Cour d’appel administrative de Lyon, le 11 septembre 2025, n°24LY03412

Par un arrêt en date du 11 septembre 2025, une cour administrative d’appel a statué sur la demande d’un propriétaire visant à la démolition d’un ouvrage public empiétant sur une de ses parcelles. En l’espèce, une collectivité publique avait réalisé un sentier pédestre et cyclable dans le cadre de l’aménagement d’un parc à vocation écologique et de loisirs. Une portion de ce chemin traversait la parcelle d’un particulier, qui estimait que cet empiètement ainsi que la présence de barrières portaient atteinte à son droit de propriété.

Le propriétaire a saisi l’administration d’une demande de démolition, qui fut rejetée par une décision du 7 octobre 2022. Il a alors saisi le tribunal administratif de Dijon afin d’obtenir l’annulation de ce refus et la destruction de l’ouvrage. Les premiers juges ayant rejeté sa requête par un jugement du 10 octobre 2024, le requérant a interjeté appel. Devant la cour, il a réitéré sa demande principale de démolition, en y ajoutant une demande de déplacement de l’ouvrage, et a, pour la première fois, formulé une demande subsidiaire d’indemnisation pour le préjudice de jouissance subi.

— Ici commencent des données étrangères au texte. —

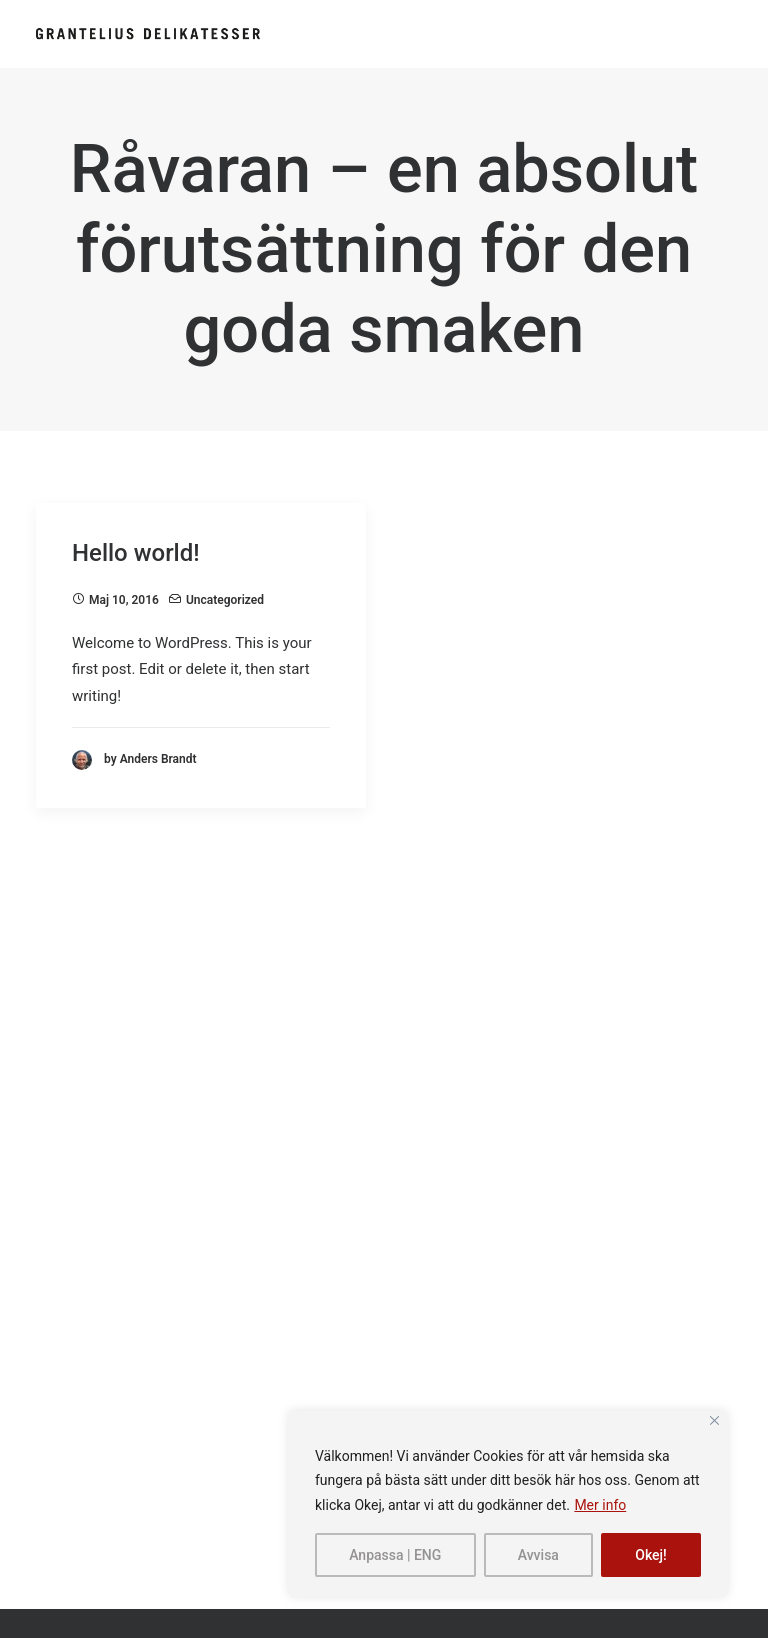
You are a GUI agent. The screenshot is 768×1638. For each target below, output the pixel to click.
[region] (508, 1505)
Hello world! (136, 553)
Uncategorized (225, 600)
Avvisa (538, 1555)
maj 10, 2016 (124, 600)
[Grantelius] (148, 34)
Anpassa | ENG (395, 1555)
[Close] (714, 1420)
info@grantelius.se (121, 1185)
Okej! (651, 1555)
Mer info (600, 1505)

Il revenait ainsi à la cour de déterminer si la démolition d’un ouvrage public irrégulièrement implanté doit être ordonnée lorsqu’une régularisation s’avère impossible et que l’empiètement sur la propriété privée est avéré. Se posait également la question de la recevabilité d’une demande indemnitaire, accessoire à l’action principale, mais présentée pour la première fois au stade de l’appel.

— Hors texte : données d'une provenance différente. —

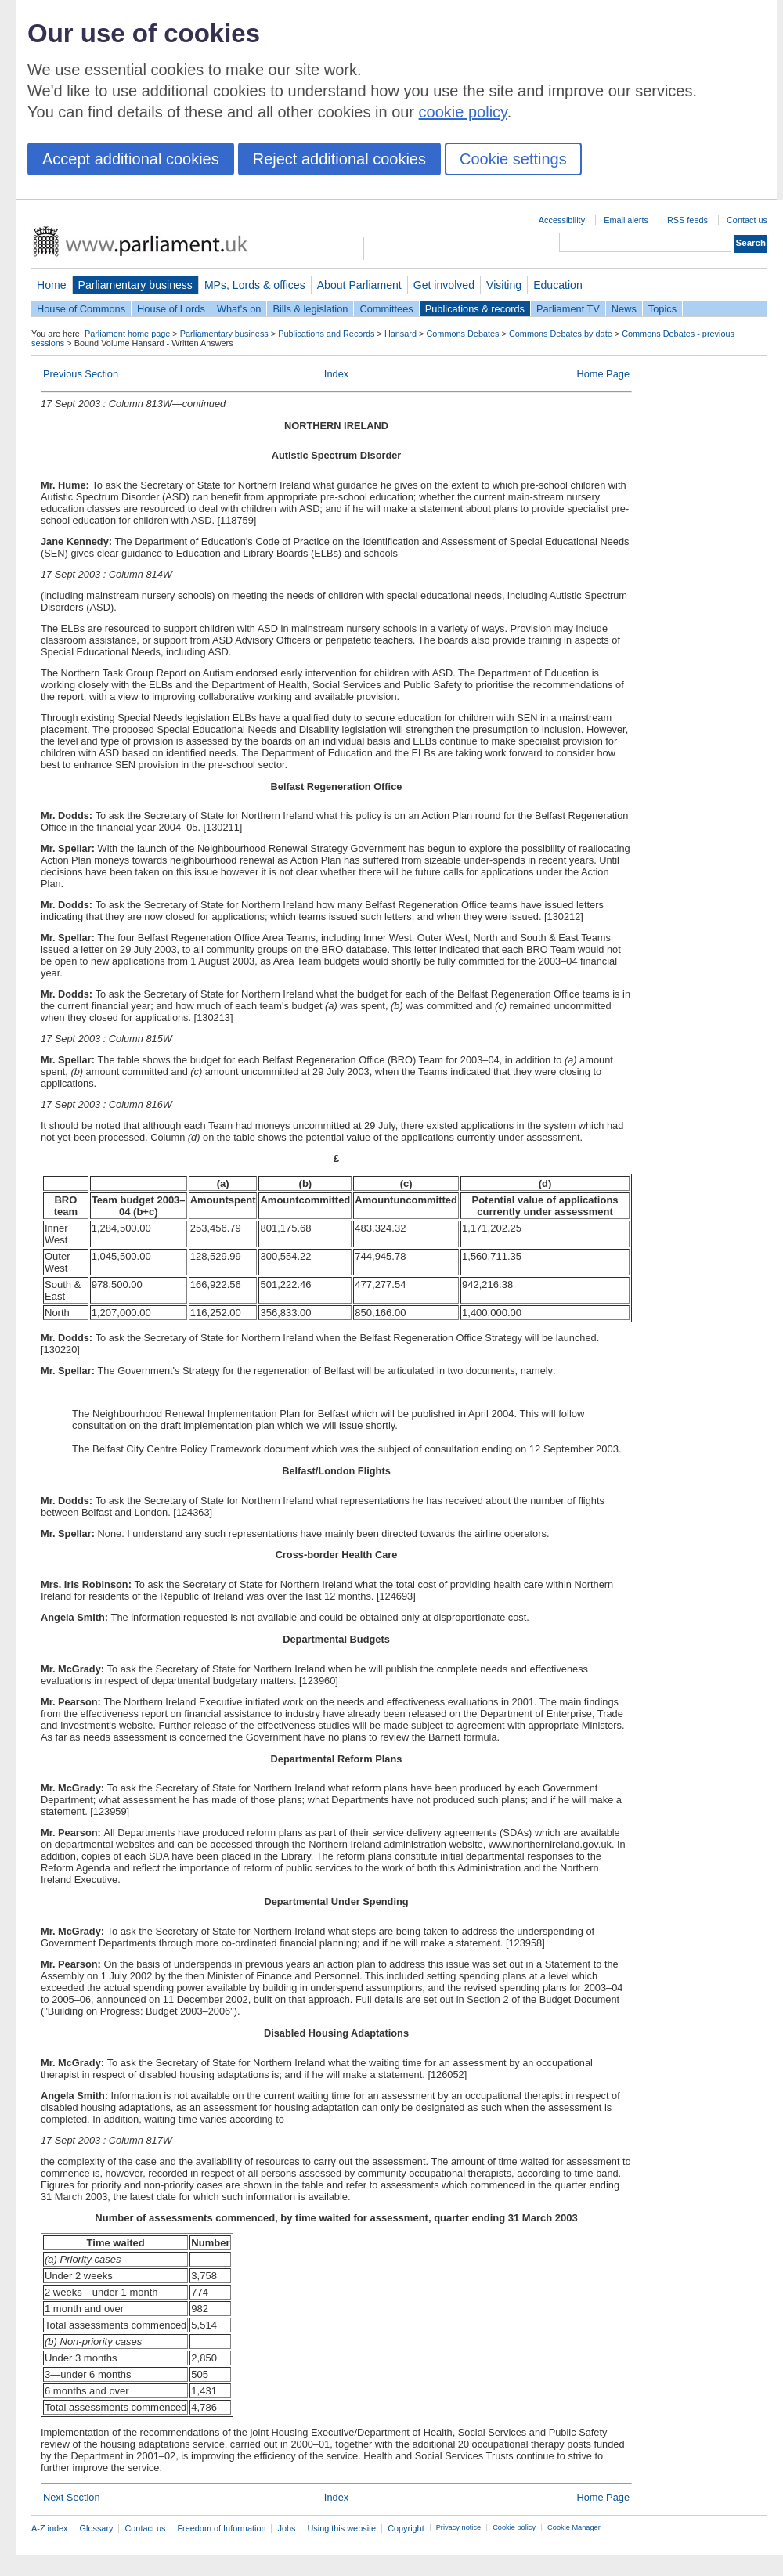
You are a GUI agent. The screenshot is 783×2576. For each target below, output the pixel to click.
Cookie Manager (574, 2527)
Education (558, 285)
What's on (239, 309)
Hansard (400, 333)
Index (336, 374)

La cour administrative d’appel rejette l’ensemble de la requête. Elle refuse d’ordonner la démolition ou le déplacement au motif qu’une telle mesure porterait une atteinte excessive à l’intérêt général. Elle déclare en outre la demande indemnitaire subsidiaire irrecevable comme étant nouvelle en appel, confirmant ainsi le jugement de première instance.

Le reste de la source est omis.